▸ Task material
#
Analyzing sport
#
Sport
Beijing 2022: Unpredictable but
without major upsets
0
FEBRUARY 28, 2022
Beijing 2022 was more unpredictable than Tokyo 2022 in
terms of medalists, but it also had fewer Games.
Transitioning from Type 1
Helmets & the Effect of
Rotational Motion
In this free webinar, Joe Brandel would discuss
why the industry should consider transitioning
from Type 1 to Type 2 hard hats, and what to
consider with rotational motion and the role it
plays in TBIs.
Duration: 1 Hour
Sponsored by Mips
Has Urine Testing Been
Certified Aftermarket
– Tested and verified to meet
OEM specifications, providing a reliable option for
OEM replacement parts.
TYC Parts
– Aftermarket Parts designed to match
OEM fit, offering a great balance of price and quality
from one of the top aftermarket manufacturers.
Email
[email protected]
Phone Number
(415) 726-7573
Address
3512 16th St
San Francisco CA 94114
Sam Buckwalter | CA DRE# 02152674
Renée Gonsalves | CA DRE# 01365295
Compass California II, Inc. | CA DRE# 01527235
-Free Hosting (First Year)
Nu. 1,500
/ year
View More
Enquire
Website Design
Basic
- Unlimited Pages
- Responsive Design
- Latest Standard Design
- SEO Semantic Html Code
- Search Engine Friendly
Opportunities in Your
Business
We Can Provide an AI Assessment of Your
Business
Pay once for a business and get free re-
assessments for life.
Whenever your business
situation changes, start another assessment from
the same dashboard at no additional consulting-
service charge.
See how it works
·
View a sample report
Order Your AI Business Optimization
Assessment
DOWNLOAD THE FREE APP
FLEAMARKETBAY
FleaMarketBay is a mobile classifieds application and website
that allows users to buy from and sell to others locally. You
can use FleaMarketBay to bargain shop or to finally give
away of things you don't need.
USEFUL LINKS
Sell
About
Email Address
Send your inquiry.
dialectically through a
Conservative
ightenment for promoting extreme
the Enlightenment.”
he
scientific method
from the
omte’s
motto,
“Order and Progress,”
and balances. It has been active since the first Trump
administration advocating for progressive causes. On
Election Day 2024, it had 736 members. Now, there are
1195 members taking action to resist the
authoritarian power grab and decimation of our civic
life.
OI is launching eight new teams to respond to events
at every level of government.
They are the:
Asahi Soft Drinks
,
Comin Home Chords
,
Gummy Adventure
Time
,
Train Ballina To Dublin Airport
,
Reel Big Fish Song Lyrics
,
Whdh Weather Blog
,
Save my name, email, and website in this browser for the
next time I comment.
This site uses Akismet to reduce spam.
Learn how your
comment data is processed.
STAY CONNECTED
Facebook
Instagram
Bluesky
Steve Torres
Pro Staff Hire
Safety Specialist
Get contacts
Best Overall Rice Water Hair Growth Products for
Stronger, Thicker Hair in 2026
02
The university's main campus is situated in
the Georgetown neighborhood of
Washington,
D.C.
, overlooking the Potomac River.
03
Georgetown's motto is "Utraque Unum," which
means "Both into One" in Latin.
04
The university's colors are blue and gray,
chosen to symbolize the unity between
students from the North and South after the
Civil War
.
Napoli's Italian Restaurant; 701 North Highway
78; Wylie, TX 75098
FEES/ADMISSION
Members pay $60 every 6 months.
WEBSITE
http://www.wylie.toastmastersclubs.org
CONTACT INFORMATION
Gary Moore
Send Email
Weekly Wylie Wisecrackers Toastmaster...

▸ Your instructions
Each line of the listing above should be output exactly.

▸ The answer
#
Analyzing sport
#
Sport
Beijing 2022: Unpredictable but
without major upsets
0
FEBRUARY 28, 2022
Beijing 2022 was more unpredictable than Tokyo 2022 in
terms of medalists, but it also had fewer Games.
Transitioning from Type 1
Helmets & the Effect of
Rotational Motion
In this free webinar, Joe Brandel would discuss
why the industry should consider transitioning
from Type 1 to Type 2 hard hats, and what to
consider with rotational motion and the role it
plays in TBIs.
Duration: 1 Hour
Sponsored by Mips
Has Urine Testing Been
Certified Aftermarket
– Tested and verified to meet
OEM specifications, providing a reliable option for
OEM replacement parts.
TYC Parts
– Aftermarket Parts designed to match
OEM fit, offering a great balance of price and quality
from one of the top aftermarket manufacturers.
Email
[email protected]
Phone Number
(415) 726-7573
Address
3512 16th St
San Francisco CA 94114
Sam Buckwalter | CA DRE# 02152674
Renée Gonsalves | CA DRE# 01365295
Compass California II, Inc. | CA DRE# 01527235
-Free Hosting (First Year)
Nu. 1,500
/ year
View More
Enquire
Website Design
Basic
- Unlimited Pages
- Responsive Design
- Latest Standard Design
- SEO Semantic Html Code
- Search Engine Friendly
Opportunities in Your
Business
We Can Provide an AI Assessment of Your
Business
Pay once for a business and get free re-
assessments for life.
Whenever your business
situation changes, start another assessment from
the same dashboard at no additional consulting-
service charge.
See how it works
·
View a sample report
Order Your AI Business Optimization
Assessment
DOWNLOAD THE FREE APP
FLEAMARKETBAY
FleaMarketBay is a mobile classifieds application and website
that allows users to buy from and sell to others locally. You
can use FleaMarketBay to bargain shop or to finally give
away of things you don't need.
USEFUL LINKS
Sell
About
Email Address
Send your inquiry.
dialectically through a
Conservative
ightenment for promoting extreme
the Enlightenment.”
he
scientific method
from the
omte’s
motto,
“Order and Progress,”
and balances. It has been active since the first Trump
administration advocating for progressive causes. On
Election Day 2024, it had 736 members. Now, there are
1195 members taking action to resist the
authoritarian power grab and decimation of our civic
life.
OI is launching eight new teams to respond to events
at every level of government.
They are the:
Asahi Soft Drinks
,
Comin Home Chords
,
Gummy Adventure
Time
,
Train Ballina To Dublin Airport
,
Reel Big Fish Song Lyrics
,
Whdh Weather Blog
,
Save my name, email, and website in this browser for the
next time I comment.
This site uses Akismet to reduce spam.
Learn how your
comment data is processed.
STAY CONNECTED
Facebook
Instagram
Bluesky
Steve Torres
Pro Staff Hire
Safety Specialist
Get contacts
Best Overall Rice Water Hair Growth Products for
Stronger, Thicker Hair in 2026
02
The university's main campus is situated in
the Georgetown neighborhood of
Washington,
D.C.
, overlooking the Potomac River.
03
Georgetown's motto is "Utraque Unum," which
means "Both into One" in Latin.
04
The university's colors are blue and gray,
chosen to symbolize the unity between
students from the North and South after the
Civil War
.
Napoli's Italian Restaurant; 701 North Highway
78; Wylie, TX 75098
FEES/ADMISSION
Members pay $60 every 6 months.
WEBSITE
http://www.wylie.toastmastersclubs.org
CONTACT INFORMATION
Gary Moore
Send Email
Weekly Wylie Wisecrackers Toastmaster...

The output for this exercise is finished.